In the next section we introduce the current DataCite members and affiliated members and refer to their respective duties and rights within the global consortium.

DataCite members

DataCite started with seven founding members in 2009. By 2014, the consortium consists of 22 members in 16 countries. This emphasizes the need of local representatives working together with a globally organized framework such as DataCite.
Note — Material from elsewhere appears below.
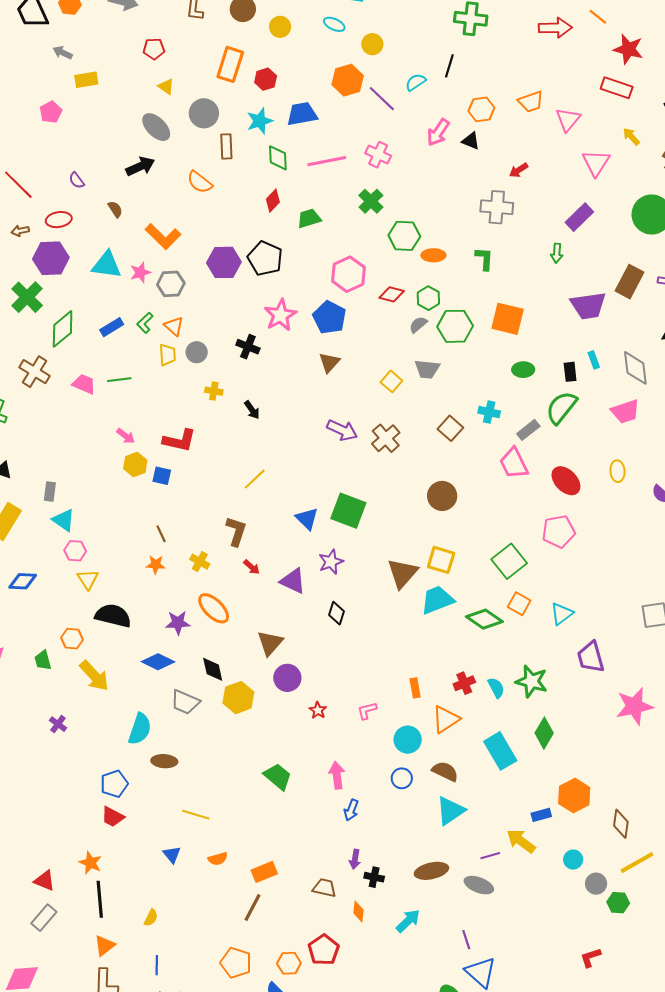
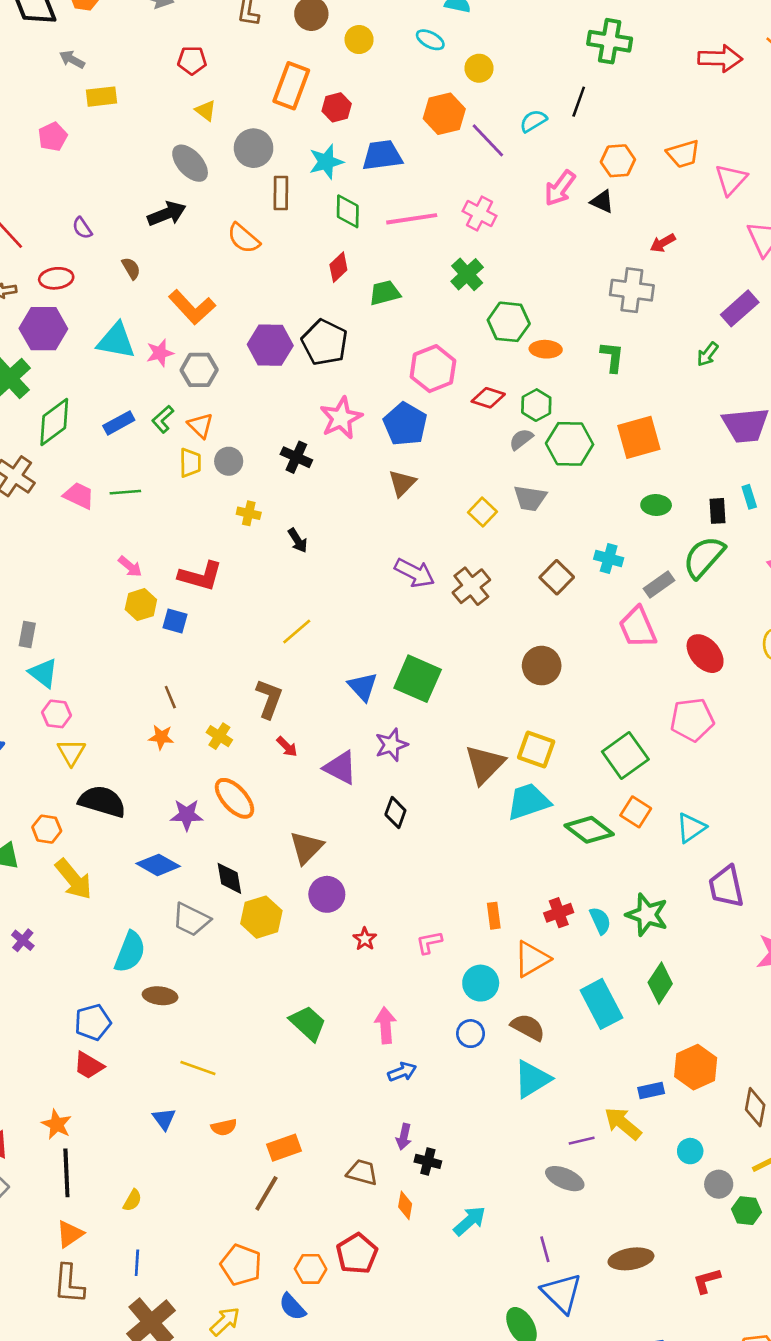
green arrow: (557, 253) -> (708, 354), turned 30
orange square: (508, 319) -> (639, 437), turned -32
blue arrow: (351, 810) -> (402, 1072), turned -135
brown ellipse: (431, 871) -> (631, 1259), moved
In Germany, four DataCite members are located: the German National Library of Science and Technology (TIB), the Leibniz Information Centre for Life Sciences (ZB MED), the Leibniz Information Centre for Economics (ZBW) and the Leibniz Institute for the Social Sciences (GESIS). These institutes are working mostly with discipline-specific data centers within the scope of their scientific area. Other European members include: The Library of the ETH Zürich in Switzerland, the Library of TU Delft, from the Netherlands, the Institut de l’Information Scientifique et Technique (INIST) from France, the Technical Information Center of Denmark, the British Library, the Swedish National Data Service (SND), the Conferenza dei Rettori delle Università Italiane (CRUI) from Italy, the Library and Information Centre of the Hungarian Academy of Sciences (MTA KIK), and the University of Tartu from Estonia. The representatives of North America are the California Digital Library, the Office of Scientific and Technical Information (OSTI), the Purdue University and the Canada Institute for Scientific and Technical Information (CISTI). DataCite members from Australia and Asia are the Australian National Data Service (ANDS), the National Research Council of Thailand (NRCT), and the Japan Link Center (JaLC) respectively. DataCite member from Africa is the South African Environmental Observation Network (SAEON) and last but not least the European Organisation for Nuclear Research (CERN) is an international member of DataCite.
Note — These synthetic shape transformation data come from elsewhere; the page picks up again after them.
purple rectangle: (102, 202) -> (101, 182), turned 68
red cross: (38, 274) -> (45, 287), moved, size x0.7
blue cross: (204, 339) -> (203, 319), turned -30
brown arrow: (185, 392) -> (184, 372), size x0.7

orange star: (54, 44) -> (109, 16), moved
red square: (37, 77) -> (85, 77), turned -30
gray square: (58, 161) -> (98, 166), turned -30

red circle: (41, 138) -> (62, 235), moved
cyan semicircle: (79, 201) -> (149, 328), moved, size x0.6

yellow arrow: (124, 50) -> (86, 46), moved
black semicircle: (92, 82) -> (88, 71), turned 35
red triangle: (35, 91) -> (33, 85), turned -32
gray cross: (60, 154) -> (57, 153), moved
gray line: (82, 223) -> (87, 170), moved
The DataCite membership is open to all non-profit organizations who wish use the Registration Agency of DataCite for the allocation of DOI names for research data. Every member should be working with data centers for issuing DOI names. A member is allowed to take part in the working groups, has full voting rights on all decisions, and can register unlimited DOI names for themselves and their clients [36].
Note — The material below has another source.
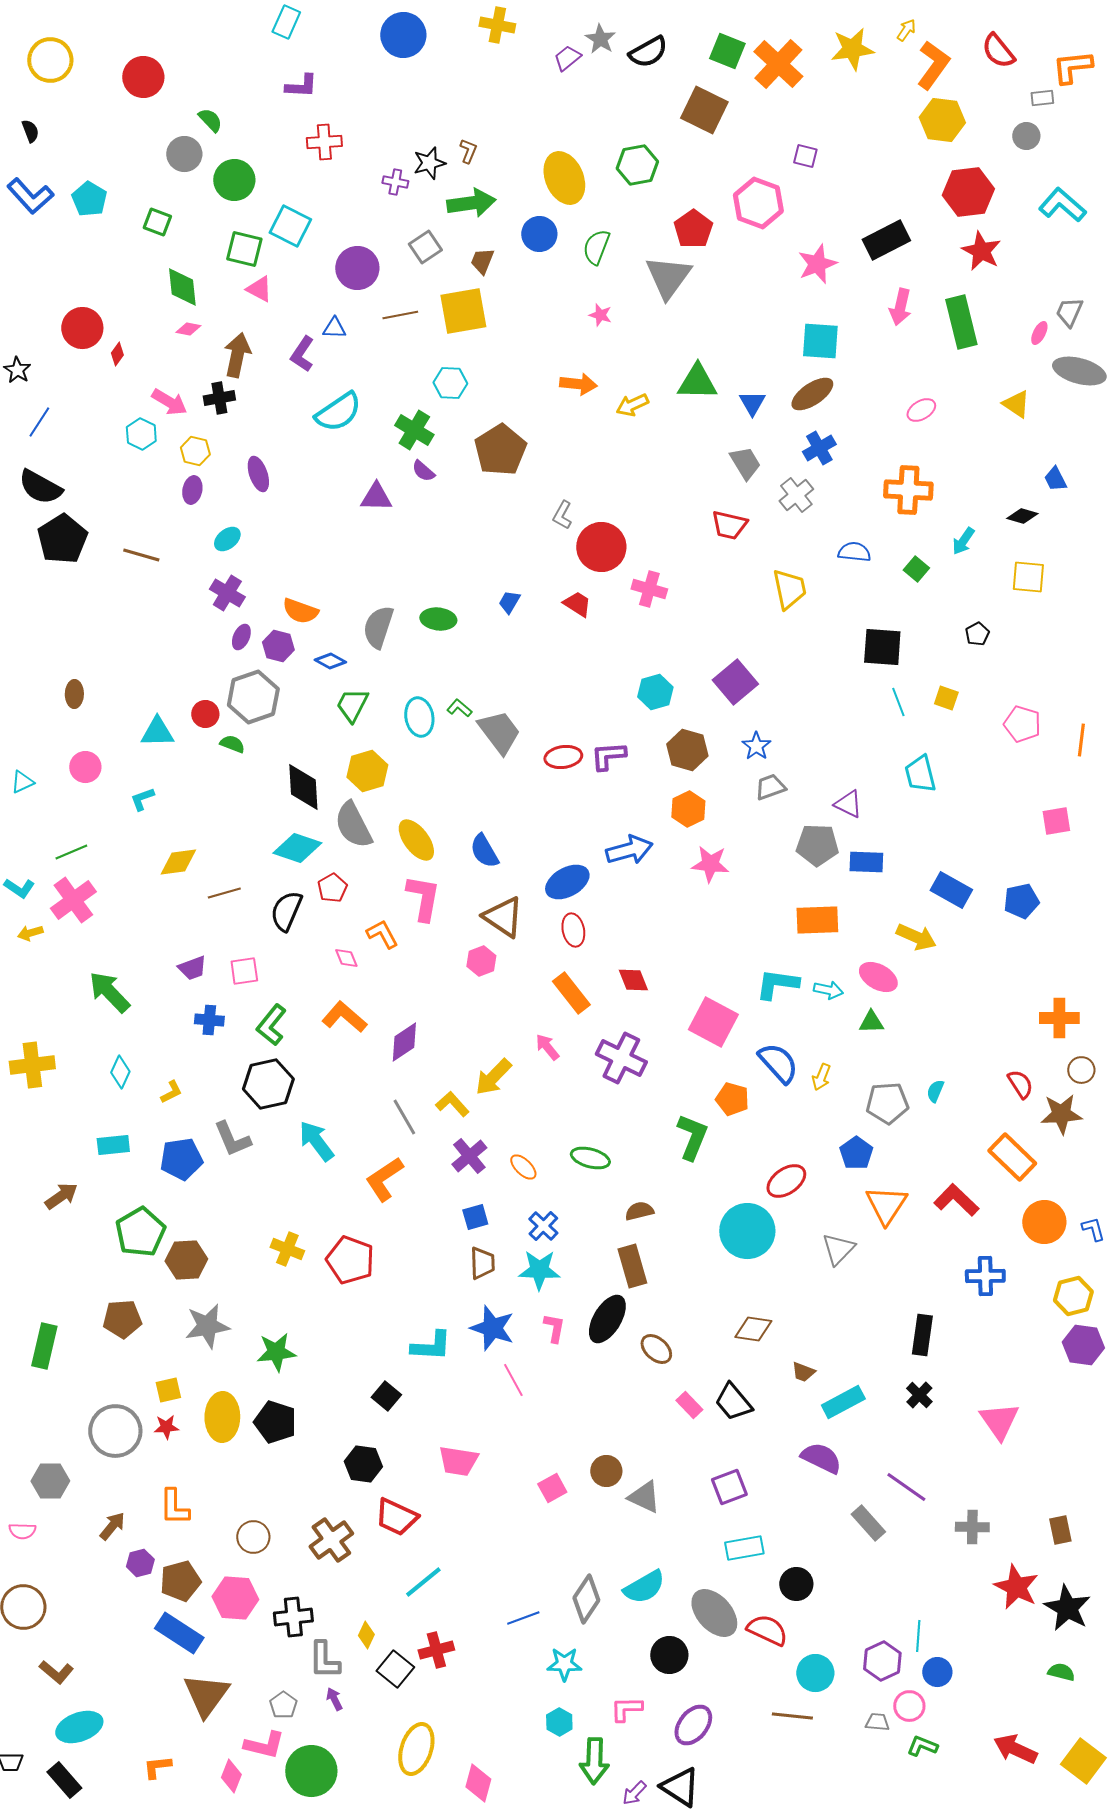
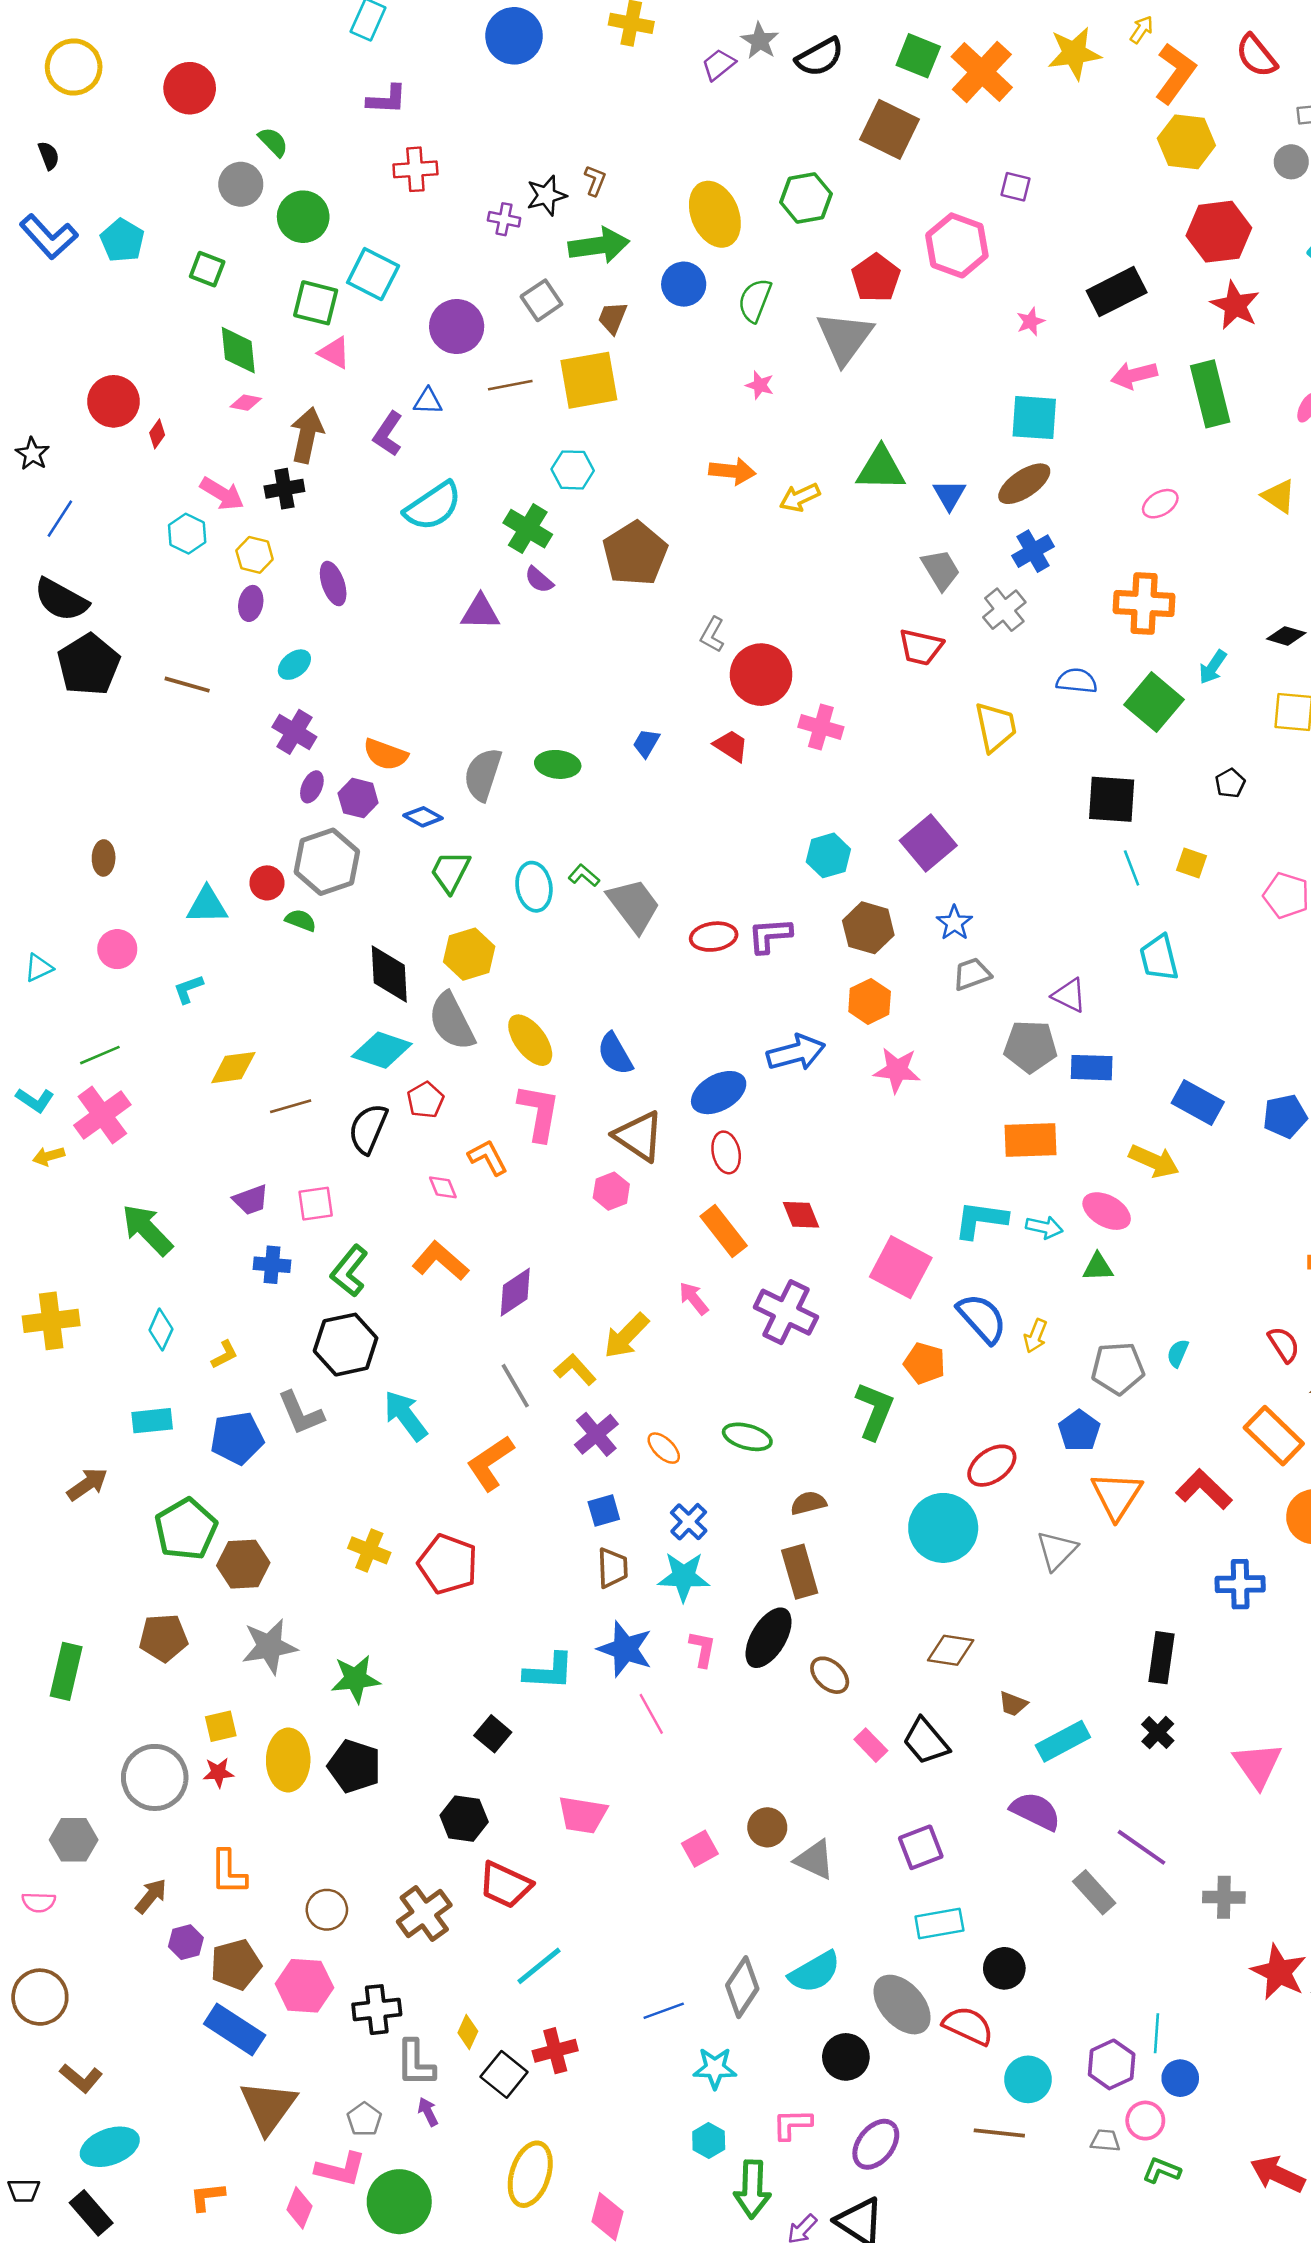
pink star: (817, 264) -> (1031, 322), size x0.6
pink arrow: (900, 307) -> (1134, 375), turned 63
green square: (916, 569) -> (1154, 702), size x1.8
Next to the full members there are nine affiliated members. Affiliated members have an advisory function, are allowed to take part in the working groups and to attend the general assembly. Furthermore, affiliated members are interested in co-operation with DataCite on a superior level. In contrast to full members, associated members have restricted voting rights and do not act as allocators for DOI names with DataCite [36]. The affiliated members are: The Beijing Genomics Institute (BGI) in China, the Gesellschaft für wissenschaftliche Datenverarbeitung mbH Göttingen (GWDG) in Germany, the internationally operating ICSU World Data System (ICSU-WDS), the Korea Institute of Science and Technology Information (KISTI) in the Republic of Korea, the Digital Curation Center (DCC) in the United Kingdom, the Interuniversity Consortium for Political and Social Research (ICPSR), Microsoft Research, Harvard University Library and the Institute of Electrical and Electronics Engineers (IEEE) as the affiliated representatives of North America.

Conclusion

To ensure a maximum transparency and re-usability of data, a researcher first of all needs to decide what kind of research data should be shared with the scientific community. After that, questions about storage, organization, metadata description and citability have to be answered properly to guarantee re-use and citation of the shared data. In this second step, scientific institutions, data centers, libraries and further infrastructures such as DataCite assist in the publication process of research data. The assignment of DOI names for publicly available data sets is carried out by local institutions as a service for a local scientific community. Therefore if researchers want to share and publicize data using the DOI system, they should get in touch with their local institution or with a discipline-specific data repository that assigns DOI names for (open) research data.